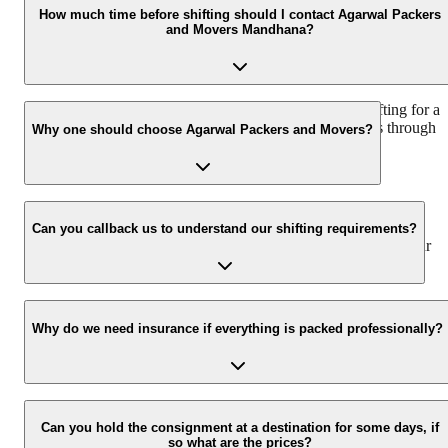
vary as per the number of items to be moved, weight of the items,
How much time before shifting should I contact Agarwal Packers
and Movers Mandhana?
distance to be covered, and such other factors.
We recommend to contact us at least 48 hours before shifting for a
hassle-free experience. For more details please contact us through
Why one should choose Agarwal Packers and Movers?
our number: 9360014001 or visit our website i.e.
www.agarwalpackers.in.
We value the client and his valuable belongings. We have the
appropriate vehicle carrier which can load the car/bike in your
Can you callback us to understand our shifting requirements?
presence at your home and similarly can deliver the same at your
new location.
Yes, we would take this as an honor to call you back, please drop
your contact details at our enquiry page.
Why do we need insurance if everything is packed professionally?
Due to unexpected reasons such as fire, accidents etc during the
moving -process.
Can you hold the consignment at a destination for some days, if
so what are the prices?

####################

• _Task brief_
Please restate, exactly as written, the line that holds "distance to be" and all remaining lines of the data above, and only those.

• _Exercise output_
distance to be covered, and such other factors.
We recommend to contact us at least 48 hours before shifting for a
hassle-free experience. For more details please contact us through
Why one should choose Agarwal Packers and Movers?
our number: 9360014001 or visit our website i.e.
www.agarwalpackers.in.
We value the client and his valuable belongings. We have the
appropriate vehicle carrier which can load the car/bike in your
Can you callback us to understand our shifting requirements?
presence at your home and similarly can deliver the same at your
new location.
Yes, we would take this as an honor to call you back, please drop
your contact details at our enquiry page.
Why do we need insurance if everything is packed professionally?
Due to unexpected reasons such as fire, accidents etc during the
moving -process.
Can you hold the consignment at a destination for some days, if
so what are the prices?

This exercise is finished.